=== Begin Enclosure ===
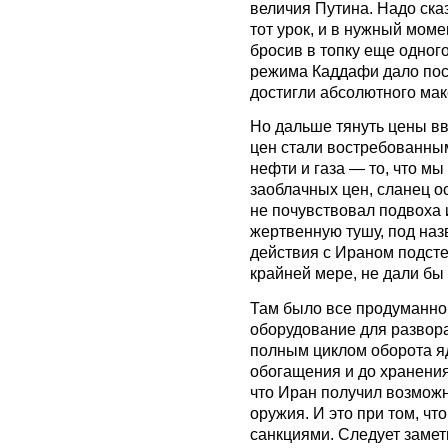
величия Путина. Надо ска
тот урок, и в нужный моме
бросив в топку еще одног
режима Каддафи дало посл
достигли абсолютного ма
Но дальше тянуть цены вв
цен стали востребованны
нефти и газа — то, что м
заоблачных цен, сланец о
не почувствовал подвоха 
жертвенную тушу, под на
действия с Ираном подст
крайней мере, не дали бы 
Там было все продуманно 
оборудование для развор
полным циклом оборота яд
обогащения и до хранения
что Иран получил возможн
оружия. И это при том, чт
санкциями. Следует замет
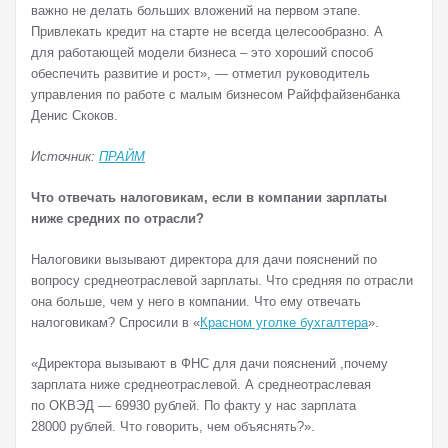
важно не делать больших вложений на первом этапе.
Привлекать кредит на старте не всегда целесообразно. А
для работающей модели бизнеса – это хороший способ
обеспечить развитие и рост», — отметил руководитель
управления по работе с малым бизнесом Райффайзенбанка
Денис Скоков.
Источник:
ПРАЙМ
Что отвечать налоговикам, если в компании зарплаты
ниже средних по отрасли?
Налоговики вызывают директора для дачи пояснений по
вопросу среднеотраслевой зарплаты. Что средняя по отрасли
она больше, чем у него в компании. Что ему отвечать
налоговикам? Спросили в «
Красном уголке бухгалтера
».
«Директора вызывают в ФНС для дачи пояснений ,почему
зарплата ниже среднеотраслевой. А среднеотраслевая
по ОКВЭД — 69930 рублей. По факту у нас зарплата
28000 рублей. Что говорить, чем объяснять?».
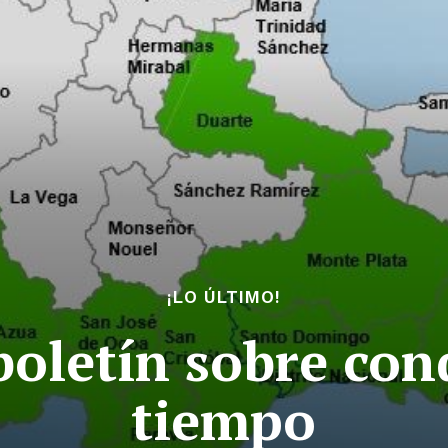
¡LO ÚLTIMO!
oletín sobre con
tiempo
=== End Enclosure ===
PROBLEM TO WORK ON:
Starting at the line containing "режима Каддафи дало посл" and finishing at the line containing "для работающей модели", return those lines exactly as they appear above, without the pictures.

REPLY TO THE TASK:
режима Каддафи дало посл
достигли абсолютного ма
Но дальше тянуть цены вв
цен стали востребованны
нефти и газа — то, что м
заоблачных цен, сланец о
не почувствовал подвоха 
жертвенную тушу, под на
действия с Ираном подст
крайней мере, не дали бы 
Там было все продуманно 
оборудование для развор
полным циклом оборота яд
обогащения и до хранения
что Иран получил возможн
оружия. И это при том, чт
санкциями. Следует замет
важно не делать больших вложений на первом этапе.
Привлекать кредит на старте не всегда целесообразно. А
для работающей модели бизнеса – это хороший способ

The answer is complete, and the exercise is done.